After concentrating heavily on the consumer space for some time, 3D Systems has made some serious industrial announcements in recent weeks. At the end of March, the company announced it has commenced shipping of its compact professional machine for dental labs and jewellery-makers, the ProJet 1200 Micro-SLA and this week the company revealed the latest in its string of acquisitions.
The news 3D Systems is acquiring successful provider of patient-specific medical devices and implants Medical Modeling, fortified by CEO Avi Reichental's recent push for metals in his presentation at Inside 3D Printing in New York City, indicate a renewed zeal for professional 3D printing and infiltrating industries, rather than homes.
Investors have not jumped at this progress, however. At close of play on the New York Stock Exchange last night, 3D Systems was down by nearly three per cent to $56.46 per unit. Nevertheless, the company is still head and shoulders higher in the marketplace than it was 12 months ago. At the beginning of April 2013, 3D Systems was barely over $30.00 per unit, but then its 52-week high of $96.42 back on New Year's Eve seems like worlds away now.
Stratasys is the only one of our 3D printing stock set that is making much progress.

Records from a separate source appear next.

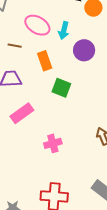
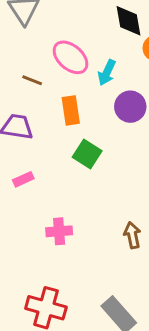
pink rectangle: (22, 113) -> (23, 179), size x0.6

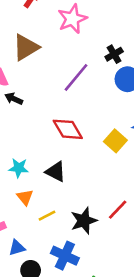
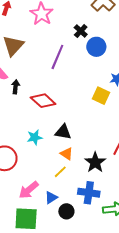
black arrow: (14, 99) -> (16, 87), turned 88
red diamond: (68, 129) -> (43, 101), moved
orange triangle: (25, 197) -> (67, 154), moved
yellow line: (47, 216) -> (60, 172), moved

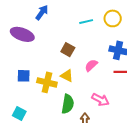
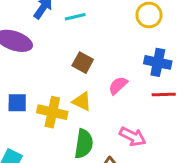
cyan line: (86, 22) -> (75, 17), moved

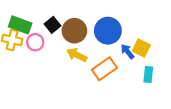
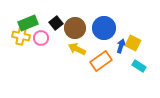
green rectangle: (20, 25) -> (28, 23), turned -42
blue arrow: (128, 51) -> (121, 46), turned 56
cyan rectangle: (148, 75) -> (139, 66), turned -64

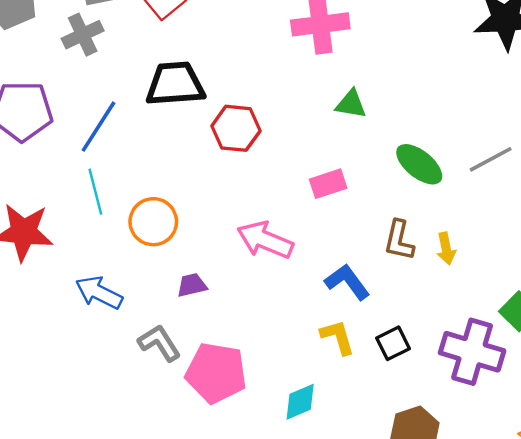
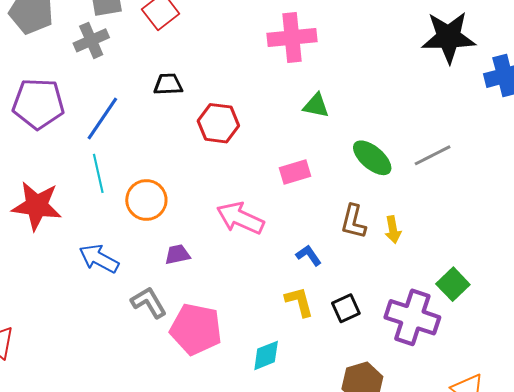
black trapezoid: (175, 84) -> (168, 84), size x0.6
blue L-shape: (347, 282) -> (309, 255), size x0.7

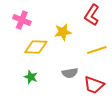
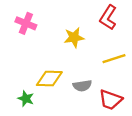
yellow diamond: (36, 47) -> (49, 79), moved
green star: (31, 77) -> (26, 99), moved

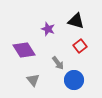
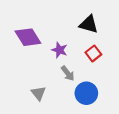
purple star: (48, 29) -> (60, 50), moved
purple diamond: (24, 50) -> (28, 37), moved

The company closed 0.4 per cent higher on the NASDAQ last night, climbing to $112.32 per unit, continuing a nine-day rally.
This is thanks in part to Stratasys' news it is acquiring two companies in order to build an all-powerful service bureau platform.

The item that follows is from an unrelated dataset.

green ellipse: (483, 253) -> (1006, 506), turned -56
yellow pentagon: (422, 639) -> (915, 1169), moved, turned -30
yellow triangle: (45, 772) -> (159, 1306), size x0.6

Stratasys announced on April 2nd that it is acquiring Solid Concepts - the largest independent additive manufacturing service provider in the US - and Harvest Technologies, merging these businesses with its own RedEye offering. Under the agreement terms with Solid Concepts, Stratasys will acquire the Californian organisation for up to $295 million, including a payment on closing of $172 million. Stratasys will acquire Harvest Technologies for an undisclosed amount.